First, have breakfast before watching the morning news. That gives you a time to relate to yourself and anyone else who lives with you before the one-eyed monster delivers the weather, news and, of course, the car ads. The weather and the car ads are real but the news might be fake.
Secondly, you should reach out beyond your cell phone, TV and other electronic devices. I have intentionally kept my old-fashioned cell soI am not tempted to text anyone. My land line has an answering machine that I check once a day. Some day I may follow the trend and drop off that land line grid. My TV is a 32-inch model. It has no HD or Bluetooth capabilities. I do have one cutting edge tech piece called the Amazon Fire Stick. It allows me to watch a program without ads.
The streaming programs may be last year's, but they are new to me and that's the way I like it.

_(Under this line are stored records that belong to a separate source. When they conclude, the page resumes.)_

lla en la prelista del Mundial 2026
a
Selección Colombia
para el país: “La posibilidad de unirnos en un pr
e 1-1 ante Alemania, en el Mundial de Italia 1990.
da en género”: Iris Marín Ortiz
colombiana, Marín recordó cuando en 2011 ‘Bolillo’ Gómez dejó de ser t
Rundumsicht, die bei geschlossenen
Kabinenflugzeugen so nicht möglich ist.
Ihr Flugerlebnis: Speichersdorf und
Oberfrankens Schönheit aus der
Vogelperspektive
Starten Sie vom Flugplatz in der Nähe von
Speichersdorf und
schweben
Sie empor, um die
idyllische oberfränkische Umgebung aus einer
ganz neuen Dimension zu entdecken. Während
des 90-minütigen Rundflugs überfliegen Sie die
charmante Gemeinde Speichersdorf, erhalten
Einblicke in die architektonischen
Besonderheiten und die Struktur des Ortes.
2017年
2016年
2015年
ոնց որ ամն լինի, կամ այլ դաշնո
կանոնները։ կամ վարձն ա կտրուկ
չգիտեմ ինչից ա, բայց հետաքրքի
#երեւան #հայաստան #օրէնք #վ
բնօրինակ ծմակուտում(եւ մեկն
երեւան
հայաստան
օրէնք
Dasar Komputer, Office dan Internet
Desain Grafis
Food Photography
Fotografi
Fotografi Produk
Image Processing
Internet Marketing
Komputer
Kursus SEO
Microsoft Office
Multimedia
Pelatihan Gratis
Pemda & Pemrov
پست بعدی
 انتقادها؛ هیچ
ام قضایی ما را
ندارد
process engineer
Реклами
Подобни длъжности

I just listen to my friends gushing in real time and make a note to watch it to appear on Net Flick or Amazon Prime's program list the following year.

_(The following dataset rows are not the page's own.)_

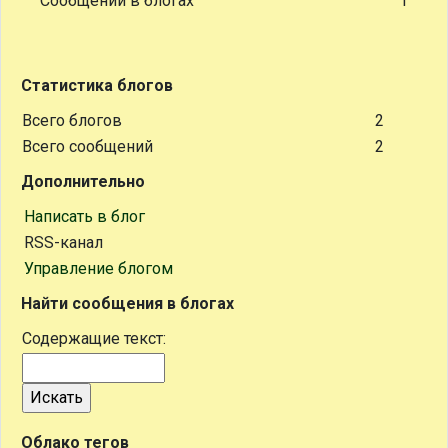
Сообщений в блогах
1
Статистика блогов
Всего блогов
2
Всего сообщений
2
Дополнительно
Написать в блог
RSS-канал
Управление блогом
Найти сообщения в блогах
Содержащие текст:
Облако тегов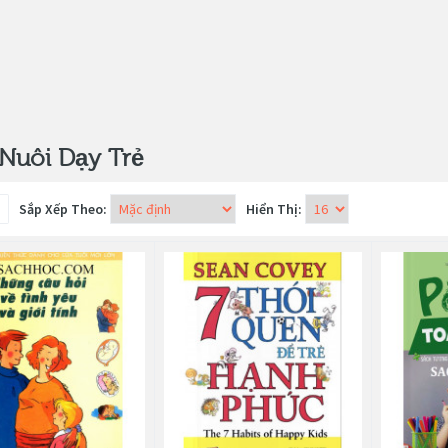
Nuôi Dạy Trẻ
Sắp Xếp Theo:
Hiển Thị: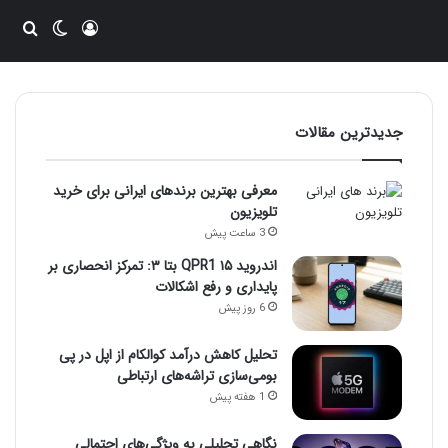
ورود
تغییر پو
جست
جدیدترین مقالات
معرفی بهترین برندهای ایرانی برای خرید
تلویزیون
3 ساعت پیش
اندروید ۱۵ QPR1 بتا ۳: تمرکز انحصاری بر
پایداری و رفع اشکالات
6 روز پیش
تحلیل کاهش درآمد کوالکام از اپل در پی
بومی‌سازی تراشه‌های ارتباطی
1 هفته پیش
نگاهی تحلیلی به ویژگی‌های احتمالی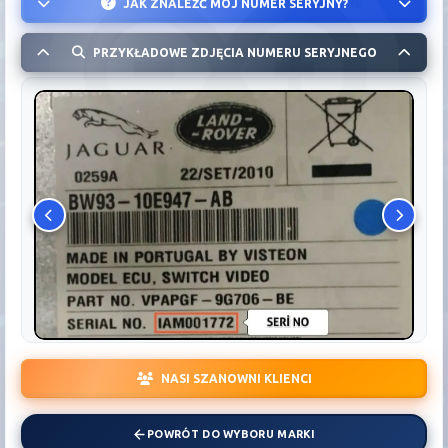
JAK ZNALEŹĆ MÓJ NUMER SERYJNY?
PRZYKŁADOWE ZDJĘCIA NUMERU SERYJNEGO
NASI SZANOWNI KLIENCI
POWRÓT DO WYBORU MARKI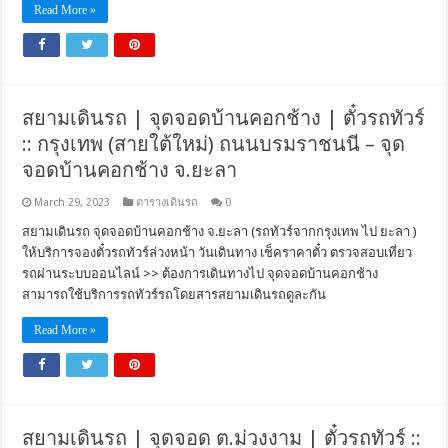
Read More »
สยามเดินรถ | จุดจอดบ้านคอกช้าง | ตั๋วรถทัวร์
:: กรุงเทพ (สายใต้ใหม่) ถนนบรมราชนนี – จุด
จอดบ้านคอกช้าง จ.ยะลา
March 29, 2023
ตารางเดินรถ
0
สยามเดินรถ จุดจอดบ้านคอกช้าง จ.ยะลา (รถทัวร์จากกรุงเทพ ไป ยะลา )
ให้บริการจองตั๋วรถทัวร์ล่วงหน้า วันเดินทาง เช็คราคาตั๋ว ตรวจสอบเที่ยว
รถผ่านระบบออนไลน์ >> ต้องการเดินทางไป จุดจอดบ้านคอกช้าง
สามารถใช้บริการรถทัวร์รถโดยสารสยามเดินรถดูละกัน
Read More »
สยามเดินรถ | จุดจอด ต.ม่วงงาม | ตั๋วรถทัวร์ ::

The third category of things that have longer than average self life are avocations or hobbies. Hobbies usually originate as activities that people focused on in their youth. I know, you say, most youth don't have any focus other than the opposite gender. My youth was focused on lots of things because I had a good, loving family that gave guidance and made sure it was followed. I carried a lot of memories into adulthood. Remembered were those many fishing trips with dad and working with plants on our farm. Neither of those activities had anything to do with my chosen career. That's as it should be because hobbies are supposed to relax you. To allow you to be in the moment and enjoying pleasure outside you chosen day job.

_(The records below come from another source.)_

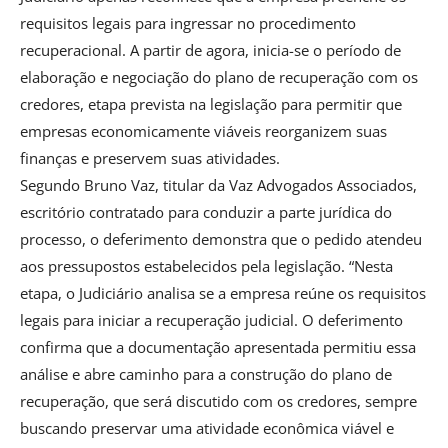
requisitos legais para ingressar no procedimento
recuperacional. A partir de agora, inicia-se o período de
elaboração e negociação do plano de recuperação com os
credores, etapa prevista na legislação para permitir que
empresas economicamente viáveis reorganizem suas
finanças e preservem suas atividades.
Segundo Bruno Vaz, titular da Vaz Advogados Associados,
escritório contratado para conduzir a parte jurídica do
processo, o deferimento demonstra que o pedido atendeu
aos pressupostos estabelecidos pela legislação. “Nesta
etapa, o Judiciário analisa se a empresa reúne os requisitos
legais para iniciar a recuperação judicial. O deferimento
confirma que a documentação apresentada permitiu essa
análise e abre caminho para a construção do plano de
recuperação, que será discutido com os credores, sempre
buscando preservar uma atividade econômica viável e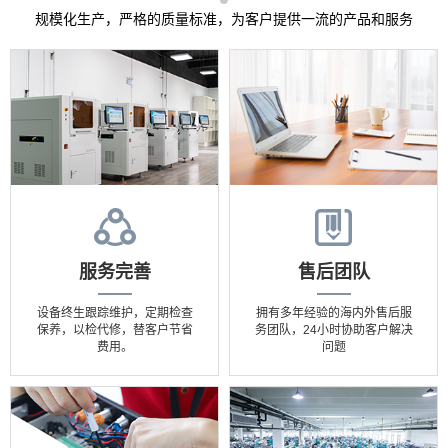
规模化生产，严格的质量标准，为客户提供一流的产品和服务
服务完善
售后团队
设备终生跟踪维护，定期检查
拥有多年经验的海内外售后服
保养，以检代修，替客户节省
务团队，24小时协助客户解决
费用。
问题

It seems that those who lacked the kind of youth I described seem to need a lot of noise and stimulation even when they trying to relax. They read while the ear-buds are blasting a flow of too loud music in their ears. Sometimes they only use one ear-bud because they have their Bluetooth in their other ear. Original thinking in that scenario has a shelf life of zero. No focus, no life, and no teachable moment is possible. Most of them are smart enough, but they never learned how to fully focus. The bad news is, shelf life considerations aside, the is no cure for an unfocused mind. It's kind of a preexisting condition with no assurance that it will have a cure. Each will have to be treated on a case-by-case basis. Some might be cured by going out walking by themselves or with a companion who makes interesting conversation. Others might go park in the Tanger Outlet Mall in Tilton
and, instead of shopping, go in the art gallery. It isn't the size of the place that calms you, it's the quality of what's on the walls. All of the works are from local artist who found focus in an avocation. By the way, everything is for sale and most days that they are open one or more of the artists are greeting you as you walk in. So, first get a hobby and then add some shelf life to it. While you are at it you might add some shelf life to yourself.